Copy each line of the records that contains the word "Fotos".

[Records Boundary: Start]

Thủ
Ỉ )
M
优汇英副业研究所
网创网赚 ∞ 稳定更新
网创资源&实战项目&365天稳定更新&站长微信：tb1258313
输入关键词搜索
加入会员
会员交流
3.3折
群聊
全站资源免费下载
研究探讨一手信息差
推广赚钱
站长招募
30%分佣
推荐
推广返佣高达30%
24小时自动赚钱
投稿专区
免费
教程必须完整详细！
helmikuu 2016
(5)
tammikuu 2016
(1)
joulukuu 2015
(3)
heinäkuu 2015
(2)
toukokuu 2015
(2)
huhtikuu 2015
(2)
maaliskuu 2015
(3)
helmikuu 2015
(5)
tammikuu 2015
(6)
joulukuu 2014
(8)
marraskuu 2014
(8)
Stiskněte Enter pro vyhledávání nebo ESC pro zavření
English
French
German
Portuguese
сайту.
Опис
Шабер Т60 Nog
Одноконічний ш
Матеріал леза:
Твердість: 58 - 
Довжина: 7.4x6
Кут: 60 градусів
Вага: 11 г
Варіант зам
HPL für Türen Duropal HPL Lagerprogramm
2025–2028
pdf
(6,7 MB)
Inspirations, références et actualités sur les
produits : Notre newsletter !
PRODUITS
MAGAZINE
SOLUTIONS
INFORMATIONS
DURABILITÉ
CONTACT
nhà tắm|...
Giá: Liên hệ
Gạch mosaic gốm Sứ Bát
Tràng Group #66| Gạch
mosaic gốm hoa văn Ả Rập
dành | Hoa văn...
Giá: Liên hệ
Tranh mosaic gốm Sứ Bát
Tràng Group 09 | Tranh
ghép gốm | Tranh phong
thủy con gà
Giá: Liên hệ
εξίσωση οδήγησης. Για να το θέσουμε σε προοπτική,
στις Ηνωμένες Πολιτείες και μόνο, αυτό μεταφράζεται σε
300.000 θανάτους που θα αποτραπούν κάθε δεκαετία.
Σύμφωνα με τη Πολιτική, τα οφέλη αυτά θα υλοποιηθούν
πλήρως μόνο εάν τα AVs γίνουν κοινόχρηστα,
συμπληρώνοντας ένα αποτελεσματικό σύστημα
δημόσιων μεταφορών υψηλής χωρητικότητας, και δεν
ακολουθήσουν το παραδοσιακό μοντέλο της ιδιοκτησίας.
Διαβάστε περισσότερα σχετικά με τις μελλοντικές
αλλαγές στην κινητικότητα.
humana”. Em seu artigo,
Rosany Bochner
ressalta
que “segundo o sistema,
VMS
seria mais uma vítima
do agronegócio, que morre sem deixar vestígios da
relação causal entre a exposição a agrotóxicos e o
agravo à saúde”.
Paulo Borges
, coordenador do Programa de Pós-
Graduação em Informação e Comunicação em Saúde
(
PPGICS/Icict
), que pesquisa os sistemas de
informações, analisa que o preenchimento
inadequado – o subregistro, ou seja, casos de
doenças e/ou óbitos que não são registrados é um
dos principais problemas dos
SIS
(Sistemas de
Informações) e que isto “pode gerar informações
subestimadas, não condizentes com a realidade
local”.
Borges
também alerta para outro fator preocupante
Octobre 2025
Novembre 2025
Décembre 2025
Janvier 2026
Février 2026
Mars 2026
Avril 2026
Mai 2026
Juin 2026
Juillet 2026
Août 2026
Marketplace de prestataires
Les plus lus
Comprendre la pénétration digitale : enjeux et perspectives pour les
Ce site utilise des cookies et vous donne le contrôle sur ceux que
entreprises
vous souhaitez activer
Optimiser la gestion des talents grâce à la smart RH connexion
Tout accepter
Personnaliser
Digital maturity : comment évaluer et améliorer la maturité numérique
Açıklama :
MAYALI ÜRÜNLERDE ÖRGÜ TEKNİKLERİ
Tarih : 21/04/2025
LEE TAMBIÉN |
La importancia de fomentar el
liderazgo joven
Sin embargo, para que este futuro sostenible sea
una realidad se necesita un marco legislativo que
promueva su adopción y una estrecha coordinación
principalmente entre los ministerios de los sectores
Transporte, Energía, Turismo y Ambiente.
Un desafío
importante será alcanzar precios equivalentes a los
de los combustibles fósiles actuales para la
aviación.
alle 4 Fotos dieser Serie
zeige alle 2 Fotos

[Records Boundary: End]
[Records Boundary: Start]

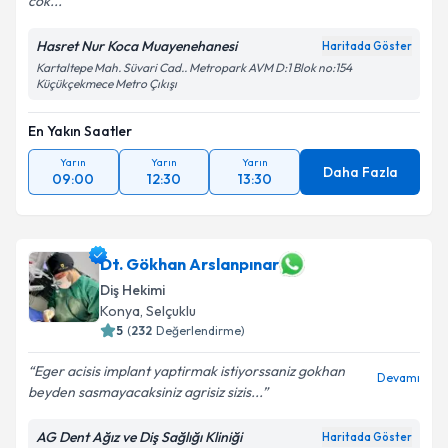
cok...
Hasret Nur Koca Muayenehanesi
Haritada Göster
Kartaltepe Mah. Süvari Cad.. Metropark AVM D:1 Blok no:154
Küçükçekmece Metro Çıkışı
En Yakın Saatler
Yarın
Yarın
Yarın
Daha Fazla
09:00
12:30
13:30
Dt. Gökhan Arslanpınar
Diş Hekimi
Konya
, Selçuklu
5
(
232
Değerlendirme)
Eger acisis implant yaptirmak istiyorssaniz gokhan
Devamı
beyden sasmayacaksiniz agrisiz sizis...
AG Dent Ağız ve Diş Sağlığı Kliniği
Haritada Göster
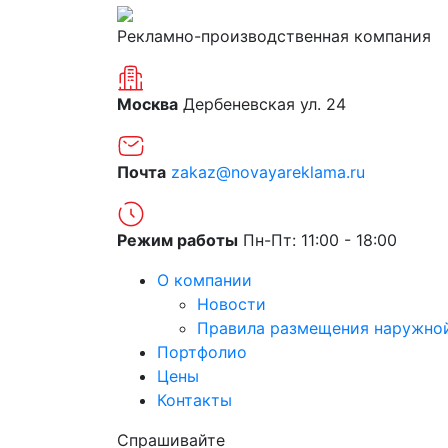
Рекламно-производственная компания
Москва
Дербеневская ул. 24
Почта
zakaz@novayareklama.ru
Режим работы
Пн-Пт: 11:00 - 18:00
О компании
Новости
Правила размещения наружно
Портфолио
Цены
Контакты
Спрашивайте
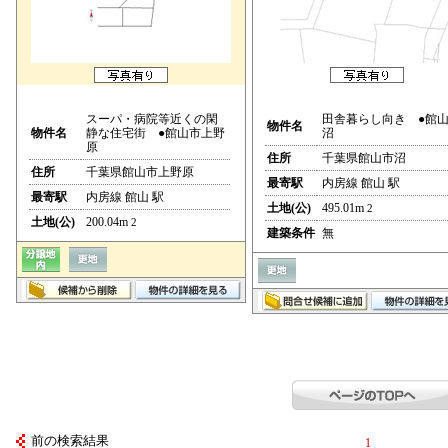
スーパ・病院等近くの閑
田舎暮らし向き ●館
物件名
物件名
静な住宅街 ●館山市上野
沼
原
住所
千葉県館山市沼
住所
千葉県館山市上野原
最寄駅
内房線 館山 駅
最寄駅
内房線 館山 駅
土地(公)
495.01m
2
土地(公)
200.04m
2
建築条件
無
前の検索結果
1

[Records Boundary: End]

**Exercise answer:**
alle 4 Fotos dieser Serie
zeige alle 2 Fotos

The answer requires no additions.